Faith,  Family

Waiting

People, we have seven weeks left here in Pleasant Point. Seven!

Mr G’s two year internship has simultaneously dragged and whizzed by. I’m not entirely sure how that’s even possible, but it’s definitely how the two years have seemed to me. Perhaps there’s a time/space vortex just down the road from me, that the local council really should do something about? Don’t believe me?

My baby started school today. My baby is FIVE and is at SCHOOL.

He had a wonderful first day, and is so blase about the whole thing. If he were a teenager he’d be rolling his eyes, saying ‘Chill mum, I start school, like ALL the time!’ He’s not a teenager, so he just lays out the info like most children. In other words, school was ‘good’, and his teacher was ‘nice’ and he ‘played’. Can’t ask for much more! Well, there’s no getting any more out of him…

Now D is at school, I find myself with seven glorious weeks before we pack up our stuff and move to Wellington. My oh-my-Lord-I-have-all-this-time-to-myself-for-the-first-time-in-forever list is ambitious, like always. Daily walks, dusting off my beginners French, writing, painting (a desk, not art), getting our things ready for the move. Bliss.

I find myself in a familiar place.

Limbo.

That waiting-for-my-life-to-start-in-our-new-place feeling. I have moved so many times (I think I’m up to move 29), that once I know I am on the move (especially cross-country), I find it tempting to shed my ‘old life’ and am usually impatient to just get on with it and get to the ‘new’ place. I distance myself from friends in my old place as saying goodbye hurts. I stop trying as hard at work and elsewhere because ‘I’m leaving so it doesn’t matter’. I am eager to get to the ‘new’.

But this time, I find myself strangely enjoying limbo. The old is comfortable and familiar. I am in no rush.

Perhaps it is because this time our move is a little bit like going home? Mr G will soon be the Minister for Wadestown Presbyterian Church. Wellington is his hometown, and I have lived there for 15 years, on and off. We have good, old friends there who just know us as “DnA”, not as the minister and his wife. We have family there too (who we are looking forward to seeing more often!). I used to live a few suburbs over from where we will be based, and know the area well.

Wadestown is a very affluent suburb, and not somewhere we’d ever visualised ending up as a ministry family. But God has been in each step of the process and we feel confident that we are going right where He wants us to be. I know it won’t be all unicorns and kittens and rainbows because church can be a difficult and messy thing at times, but I also know that God sure knows what he’s doing.

Our two years in Pleasant Point hasn’t been easy.
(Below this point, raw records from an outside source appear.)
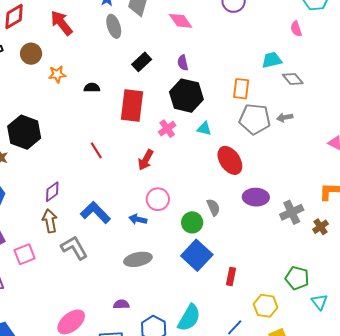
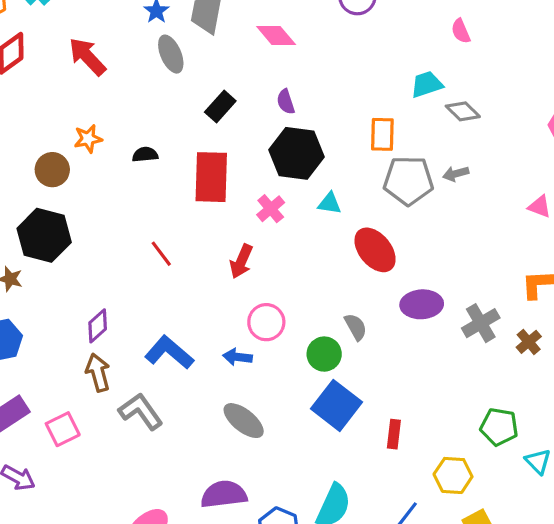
brown circle: (31, 54) -> (52, 170), moved
gray ellipse: (138, 259) -> (244, 421), turned 56
purple semicircle: (121, 304) -> (224, 494), size x1.8

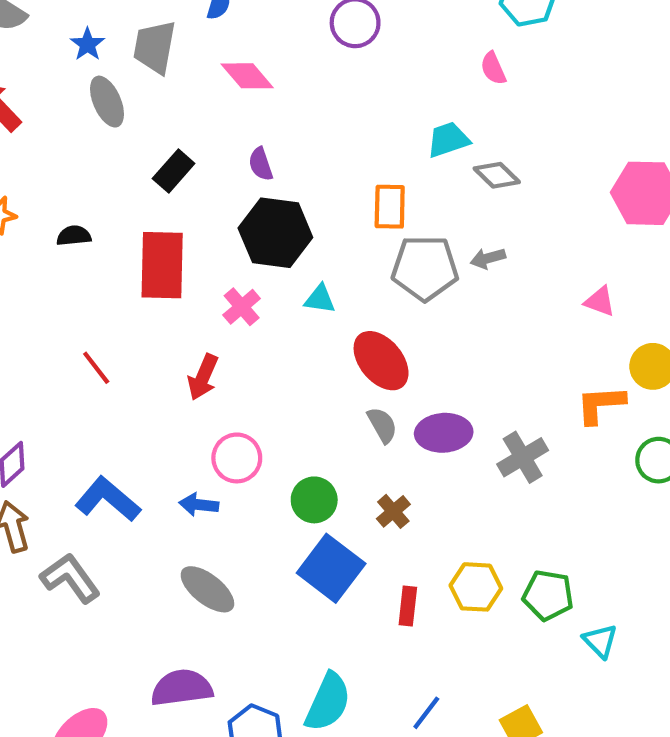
gray semicircle: (356, 327) -> (382, 425), moved
brown cross: (529, 342) -> (393, 511), moved
yellow hexagon: (453, 475) -> (476, 587), moved

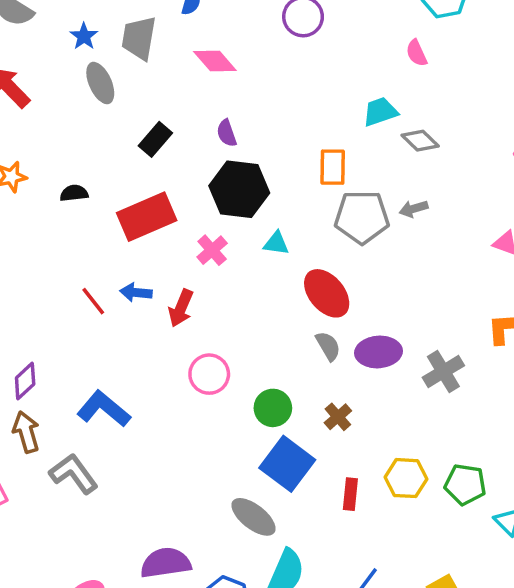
red rectangle: (162, 265) -> (147, 217), turned 66
blue arrow: (199, 505) -> (136, 292), moved
gray ellipse: (207, 589) -> (253, 517), moved

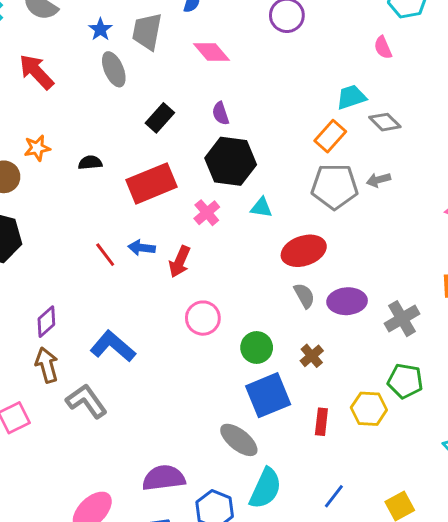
orange rectangle: (333, 167) -> (330, 136), moved, turned 40
red ellipse: (327, 293) -> (304, 251), turned -69
blue square: (287, 464) -> (268, 395), turned 30
green pentagon: (465, 484) -> (405, 381), moved

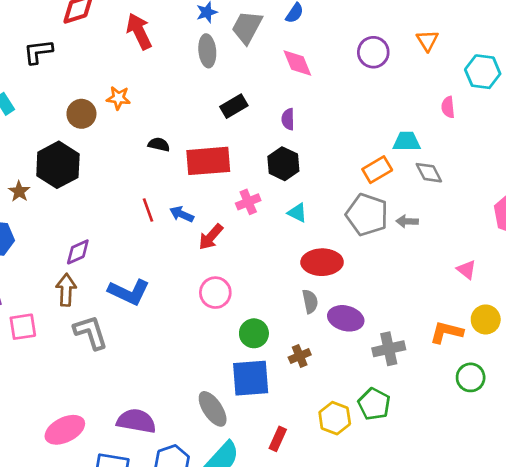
black hexagon: (231, 161) -> (283, 164), size x0.7
black semicircle: (90, 163) -> (159, 144), moved
blue L-shape: (113, 346) -> (129, 292), turned 147
red rectangle: (321, 422) -> (278, 439), moved

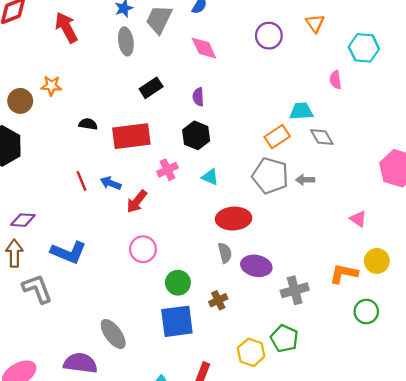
purple diamond: (78, 252) -> (23, 220), turned 30
gray ellipse: (213, 409) -> (113, 334), moved

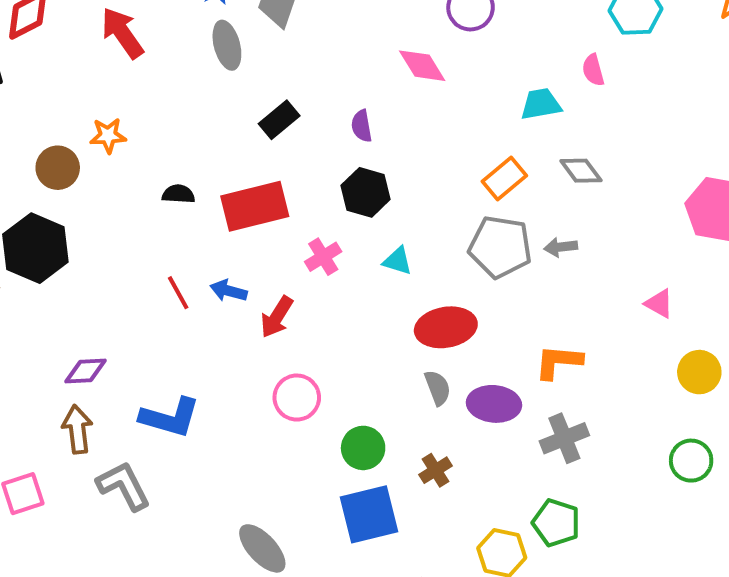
pink diamond: (204, 48) -> (422, 66), moved
cyan trapezoid: (301, 111) -> (541, 104), moved
orange L-shape: (344, 274) -> (558, 362), moved

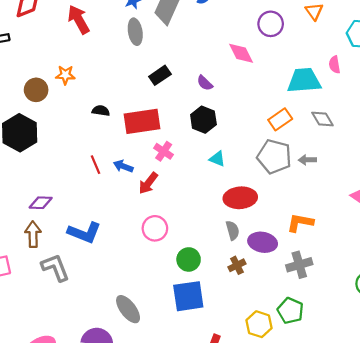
cyan trapezoid: (541, 104) -> (304, 81), size x1.5
purple semicircle: (362, 126) -> (205, 83), turned -42
pink cross: (323, 257) -> (164, 151), moved, turned -30
brown cross: (436, 470) -> (237, 265), moved

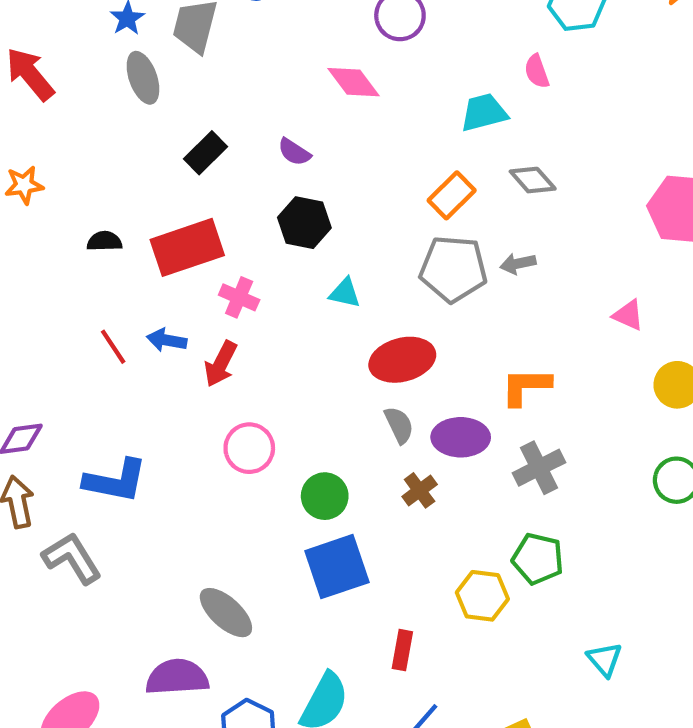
cyan trapezoid: (304, 81) -> (484, 113), size x0.7

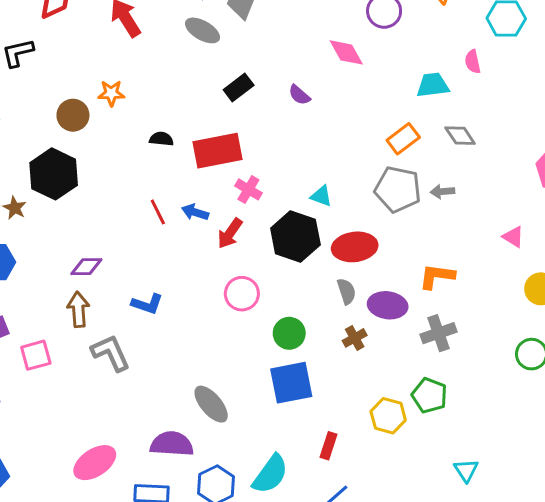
gray ellipse: (143, 78) -> (202, 30), turned -48
black hexagon: (304, 223) -> (295, 237), moved, size x1.4
blue L-shape: (115, 481) -> (147, 304), size x0.7

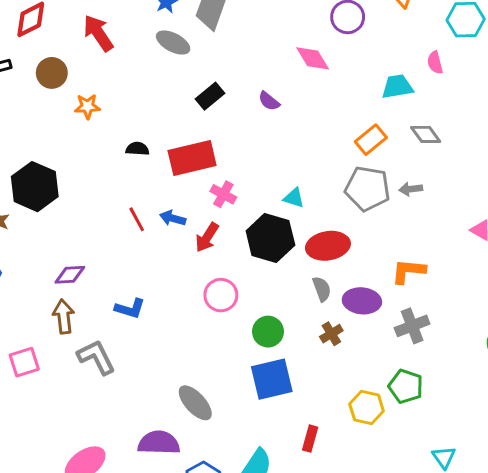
brown circle: (73, 115) -> (52, 73), moved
Many times Mr G and I have been on our knees, asking God why He brought us here, or why we needed such tough life lessons! Mr G has borne the brunt of it, of course, but has been moulded into a blimmin’ good preacher, if I do say so myself. It has been and still is, a troubling time for our small parish here, who are facing an uncertain future. But I have confidence that we were sent here for a reason, even though I may never know what that was or see the fruit of it. And I know that God is with our parish here.

We have met some beautiful people, who I will really miss. I will miss the jaw-dropping scenery. Being able to walk anywhere in town in five minutes. The slow pace of life. The lack of traffic.

I will not miss the parochialism that is rife here. The ‘oh, your family hasn’t been here for 150 years’ attitude which I find bizarre, not being the sort of person who actually cares about that kind of thing. I hear it gets worse the further south you go, but it’s not like there’s any scientific data to back that up so let’s chalk it up to a cultural experience?

Anyway, as I’m going to take a leaf out of my kid’s books and live in the moment more over these seven weeks. Because I actually can. Seven weeks to myself. Wow.

Be like Miss E, and savour the moment!